## [Problem]
Reproduce the following records exactly from the line containing "fagleg måte, altså" onward, ending with the last line and including it.

*** Record extracts ***

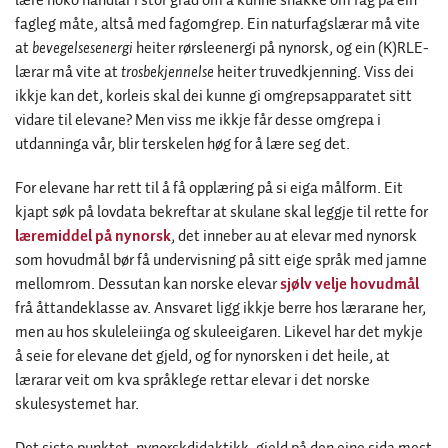
lære noko handlar i stor grad om å kunne snakke om fag på ein
fagleg måte, altså med fagomgrep. Ein naturfagslærar må vite
at
bevegelsesenergi
heiter rørsleenergi på nynorsk, og ein (K)RLE-
lærar må vite at
trosbekjennelse
heiter truvedkjenning. Viss dei
ikkje kan det, korleis skal dei kunne gi omgrepsapparatet sitt
vidare til elevane? Men viss me ikkje får desse omgrepa i
utdanninga vår, blir terskelen høg for å lære seg det.
For elevane har rett til å få opplæring på si eiga målform. Eit
kjapt søk på lovdata bekreftar at skulane skal leggje til rette for
læremiddel på nynorsk
, det inneber au at elevar med nynorsk
som hovudmål bør få undervisning på sitt eige språk med jamne
mellomrom. Dessutan kan norske elevar
sjølv velje hovudmål
frå åttandeklasse av. Ansvaret ligg ikkje berre hos lærarane her,
men au hos skuleleiinga og skuleeigaren. Likevel har det mykje
å seie for elevane det gjeld, og for nynorsken i det heile, at
lærarar veit om kva språklege rettar elevar i det norske
skulesystemet har.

***

## [Solution for this problem]
fagleg måte, altså med fagomgrep. Ein naturfagslærar må vite
at
bevegelsesenergi
heiter rørsleenergi på nynorsk, og ein (K)RLE-
lærar må vite at
trosbekjennelse
heiter truvedkjenning. Viss dei
ikkje kan det, korleis skal dei kunne gi omgrepsapparatet sitt
vidare til elevane? Men viss me ikkje får desse omgrepa i
utdanninga vår, blir terskelen høg for å lære seg det.
For elevane har rett til å få opplæring på si eiga målform. Eit
kjapt søk på lovdata bekreftar at skulane skal leggje til rette for
læremiddel på nynorsk
, det inneber au at elevar med nynorsk
som hovudmål bør få undervisning på sitt eige språk med jamne
mellomrom. Dessutan kan norske elevar
sjølv velje hovudmål
frå åttandeklasse av. Ansvaret ligg ikkje berre hos lærarane her,
men au hos skuleleiinga og skuleeigaren. Likevel har det mykje
å seie for elevane det gjeld, og for nynorsken i det heile, at
lærarar veit om kva språklege rettar elevar i det norske
skulesystemet har.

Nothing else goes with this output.